Eine Firma des Internet-Milliardärs Oliver Samwer hat dem früheren Wirecard-Chef Markus Braun nach Informationen des „Spiegel“ noch kurz vor dem Zusammenbruch des Konzerns eine Kreditlinie über 75 Millionen Euro eingeräumt. Braun und Samwer hätten sich am 19. Mai 2020 auf ein Darlehen zum vergleichsweise hohen Zinssatz von zehn Prozent verständigt, berichtete der „Spiegel“ am Freitag vorab unter Berufung auf E-Mails und Dokumente.
Ausgereicht worden sei das Darlehen von dem zu Rocket Internet gehörenden Global Growth Capital Opportunities Fund (GGC) an die MB Beteiligungsgesellschaft (MBB), über die Braun demnach sein Privatvermögen managt. Insgesamt hatte der ehemalige Wirecard-Chef demnach in den Monaten vor der Insolvenz mehr als 250 Millionen Euro an Krediten bei der Oldenburgischen Landesbank (120 Millionen Euro), der LGT Bank (30 Millionen Euro), der Genfer Privatbank Mirabaud (26,75 Millionen Euro) und Samwers GGC aufgenommen.
Wirecard hatte Ende Juni Insolvenz angemeldet. Der Zahlungsdienstleister soll jahrelang seine Bilanzen gefälscht haben. Insgesamt 1,9 Milliarden Euro, die auf Treuhandkonten in Asien liegen sollten, sind nicht auffindbar.

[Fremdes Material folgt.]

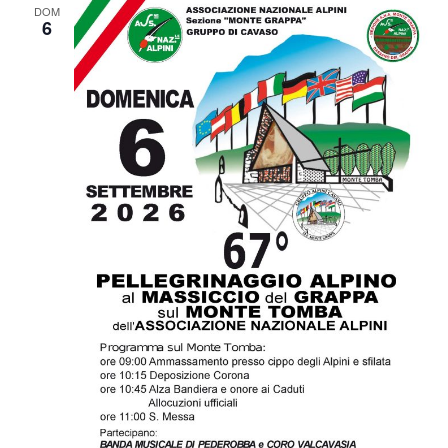
DOM
6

Die Staatsanwälte verdächtigen Braun, einer der Hauptverantwortlichen für „gewerbsmäßigen Bandenbetrug“ zu sein, bei dem die Wirecard-Chefetage über Jahre Scheingeschäfte in Milliardenhöhe verbucht haben soll, um das Unternehmen über Wasser zu halten und Kredite zu erschwindeln.
Samwer versuchte laut „Spiegel“ schon drei Tage nach der Darlehensvereinbarung im Mai in einem Telefonat, diesen Vertrag wieder aufzulösen. Dagegen habe sich Braun gewehrt. Am 18. Juni räumte Wirecard ein, dass Belege über die Existenz von 1,9 Milliarden Euro fehlten – weniger als eine Stunde später verlangte Samwer dem Bericht zufolge für den Fonds GGC 25 Millionen Euro zurück; zudem 27.600 Aktien als zusätzliche Sicherheit. Einen Tag später habe die MBB auch die restlichen Verbindlichkeiten gegenüber der Samwer-Firma getilgt.